In Rörer the whole text has been still further polished up. He agrees with II in leaving out the “in hac turri,” but, with I, in introducing the “cloaca” at the end. The words “in horto” which are inserted in his handwriting just above would seem to be his own addition due to his knowledge of the spot (the tower really stood partly in the garden).
Other interpretations of the texts in question: Kawerau (p. 62 f.) takes Lauterbach’s “hypocaustum” to refer to Luther’s workroom in the tower, which Luther had retained since his monkish years and from which “he stormed the Papacy.” Unfortunately, in the references given by Kawerau, we find no allusion to any such prolonged residence in a room in the tower.
Luther himself once casually alludes to two different “hypocausta” (or warmed rooms) in the monastery. According to a letter dated in Nov., 1527 (“Briefwechsel,” 6, p. 117), whilst the Plague was raging, he put up his ailing son Hans in “meo hypocausto,” whilst the wife of Augustine Schurf, the professor of medicine, when she was supposed to have contracted the malady, was also accommodated in a “hypocaustum” of her own. For another sick lady, Margareta von Mochau, he found room “in hybernaculo nostro usitato,” and, with his family, took up his own lodgings “in anteriore magna aula.” Hans’s “hypocaustum” was probably the traditional room furnished with a stove still shown to-day as Luther’s (Köstlin-Kawerau, 2, p. 491). Unfortunately this room is not near the town-wall, or the tower, but on the opposite side of the building. There is another allusion elsewhere (Feb. 14, 1546, “Briefe,” 5, p. 791) to a “hypocaustum,” but, there again, no reference is made to its being situated in the tower.
An undated saying in Aurifaber’s German Table-Talk, in which Luther expresses a fear for the future of his “poor little room” “from which I stormed the Pope” (Erl. ed., 62, p. 209; Förstemann, 4, p. 474) might refer to any room. As a monk Luther is not likely to have had a warmed cell of his own but merely the use of the common-room of the community. He himself speaks of what he suffered from the cold (above, p. 194); elsewhere he tells us of the noise once made by the devil “in the chimney” of the refectory (above, p. 125) to which Luther had betaken himself to prepare his lecture, presumably for the sake of more warmth.
In vol. i. (p. 397) we perhaps too hastily assumed the “necessary building” to have been a privy which Luther, in 1519, asked permission to erect. It may even have been the “pleasant room overlooking the water” in which Luther “drank and made merry”—to the great disgust of the fanatic Ickelsamer. (See above, vol. iii., p. 302.) Being new it would no doubt have been “pleasant” and no doubt, too, it also had a fire-place. It may be conjectured that, possibly Lauterbach, with his allusion to the “tower” and the “hypocaustum” was intending to suggest this room as the scene of the revelation rather than the more ignoble locality of which Cordatus speaks.

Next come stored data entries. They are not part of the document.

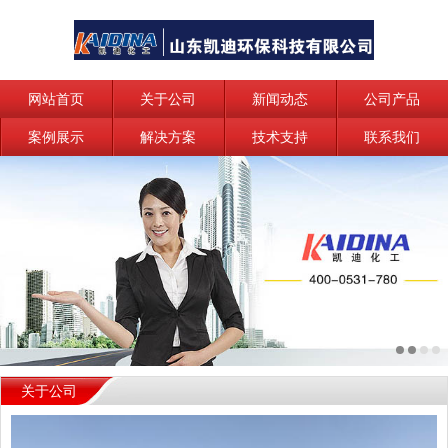
网站首页
关于公司
新闻动态
公司产品
案例展示
解决方案
技术支持
联系我们
关于公司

Others have sought to escape the disagreeable meaning of the text in other ways. Wrampelmeyer interpreted it figuratively: The tower was Popery and the “hypocaustum” Luther’s spiritual “sweat bath.” Preger did much the same and even more. He says: “I hold that ‘Cl.,’ from which abbreviation the other readings seem to have sprung[!], stands for ‘Capitel’ [i.e. chapter].” Even Harnack inclines to this latter view. The meaning would then be: “This art the Holy Ghost revealed unto me on this chapter” (of the Epistle to the Romans). But, apart from the clumsiness of such a construction, as it was pointed out by Kawerau, such an abbreviation as “Cl.” for “capitel” or “capitulum” is unheard of. With even less reason Scheel tentatively makes the suggestion to read “Cl.” as “claustrum,” or “cella.”
Kawerau admits that “Cl.” stands for “cloaca,” but he urges that it arose through a misunderstanding on Schlaginhaufen’s part of Cordatus’s “secretus locus”—as though Schlaginhaufen was likely to depend on second-hand information regarding an utterance he had heard himself.
Kawerau further points out, that the locality in which the revelation was received is, after all, of no great moment, that “the stable at Bethlehem was not unworthy of witnessing God’s revelation in Christ”; Scheel, likewise, asks whether all Christians, even those of the Roman persuasion, do not believe that God is present everywhere? They certainly do, and nothing could have been further from our intentions than any wish to prejudice the case by making the locality of the incident a “capital question.” Had Luther received his supposed revelation on Mount Thabor, or on Sinai, or before the altar of the Schlosskirche we can assure our critics that we should have faithfully recorded the testimonies with the same regard for historical truth.